The Guardian Culture Topic / Dalya Alberge
A crop of Unknown Male with Stamps (c 1958), one of the previously unpublished Andy Warhol drawings on the theme of love, sex and desire.
Dozens of previously unpublished Andy Warhol drawings on the theme of love, sex and desire are to be seen for the first time. The pop artist’s foundation is releasing a major study of his depictions of young men in private moments, whether in a loving embrace or more explicit acts.
They date from the 1950s, when Warhol was a successful commercial illustrator but struggling to find recognition as a fine artist, long before he created paintings and prints of movie stars, soup cans and soap-pad boxes that turned him into one of the world’s most famous artists.
When he tried to exhibit his drawings in 1950s New York, Warhol encountered homophobic rejection from gallery owners, the latest research reveals.
Michael Dayton Hermann, of the Andy Warhol Foundation for the Visual Arts, said he had been “mesmerised” by images that are a precursor to the obsessive way in which Warhol was later to capture people and moments with his Polaroid and 35mm cameras.
He added that they showed an “emotional vulnerability in a way that a camera just doesn’t” and that “a lot of times you don’t see in Warhol’s work”.
He observed that Warhol declared that he wanted to be a machine and created works which were machine-like: “When you have a drawing of someone, the artist’s hand is there. There isn’t a barrier between the artist and the subject … It’s a much more personal and intimate way to capture someone and it tells you a lot about the artist as much as the subject.”
Hermann’s forthcoming book, Andy Warhol: Early Drawings of Love, Sex and Desire, will be published by Taschen this summer. It will include hundreds of drawings, of which “a good portion have previously not been seen”, Hermann said. “This is the first time that one monograph has been dedicated to comprehensively illustrating and reproducing these works.”
About 20 of the drawings will also feature in a forthcoming Warhol retrospective at Tate Modern in London, which opens in March.
Research for the book included interviews with artists and others who recalled Warhol’s rejection by galleries in the 1950s when he tried to show these drawings. None of them could have imagined that, in 2013 his celebrated 1963 work Silver Car Crash (Double Disaster) would sell for $105m (£65m).
The subject matter of the drawings was too controversial for them. In the book, Hermann writes: “That these works were created by a practising Catholic in the United States at a time when sodomy was a harshly punished felony in every state illustrates that, even at a young age, Warhol embraced the role of the nonconformist.”
He said: “Fellatio is probably the most explicit depiction that you see. There are men fully nude embracing one another. It depicts the full gamut of love, sex and desire.”
He added that the drawings reflected that Warhol was an artist “who put sexuality at the centre of his work from day one”: “He was challenging the world to see things differently and he wasn’t successful at it in the 1950s because people weren’t ready for it.”

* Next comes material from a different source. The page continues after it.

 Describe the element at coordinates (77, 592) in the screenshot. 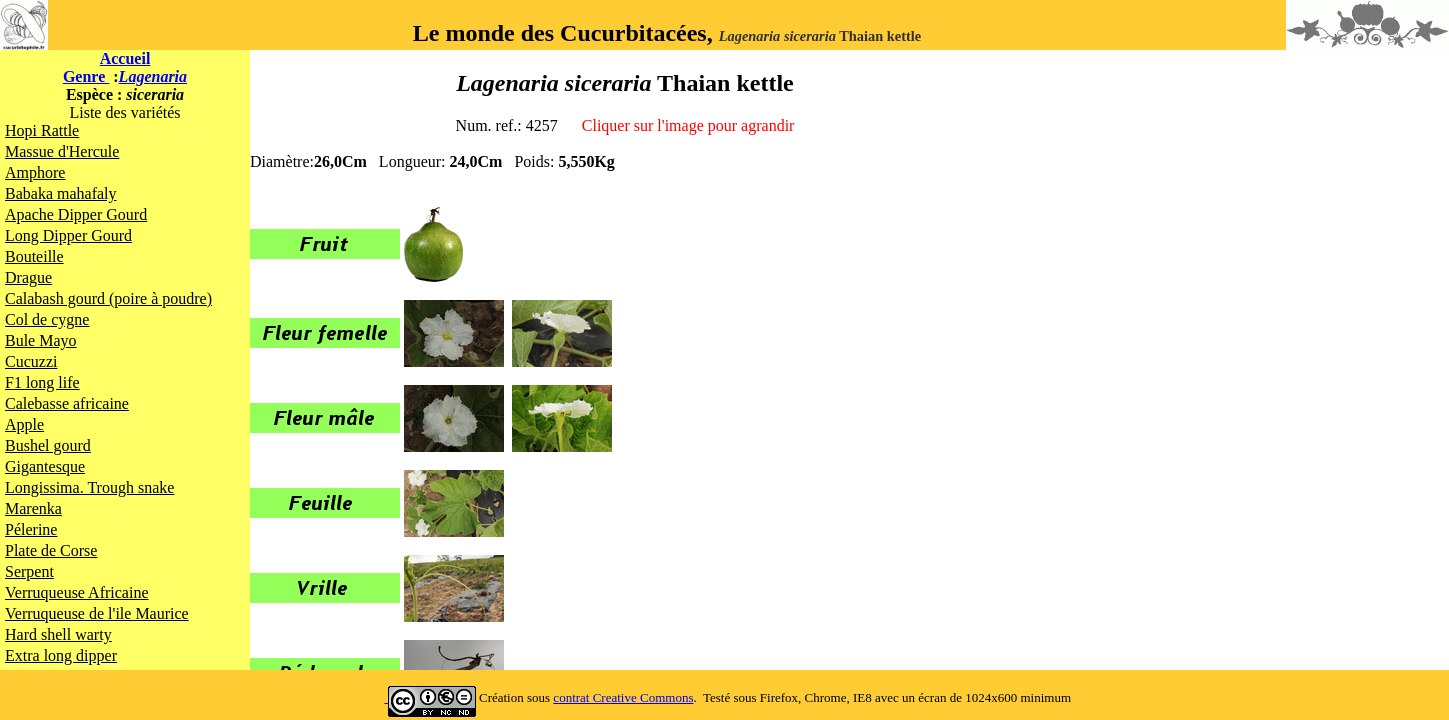 I see `Verruqueuse Africaine` at that location.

In 1952, Warhol approached the Tanager Gallery, an artists’ co-op in New York. One of them, Joe Groell, remembered his pictures of boys kissing: “[They] weren’t anything we wanted the gallery to be associated with.” He told Warhol the same thing.
In 1959, Warhol tried again, approaching Philip Pearlstein, a former roommate, who had himself shown at the Tanager. But still no luck. Pearlstein remembered being unable to persuade the gallery to show drawings of young men “with their tongues in each other’s mouth”.
Hermann said: “These drawings point to the universality of emotions … [In the past], these have been diminished as being homoerotic art as opposed to depictions of love, sex and desire …
“This book will highlight work that was not given much traction during the homophobic 1950s. I’m really proud that the foundation that was established by Warhol, and which has donated over $200m to supporting artists, has for decades tirelessly made sure that marginalised voices can be heard. To me, it’s a terrific parallel.”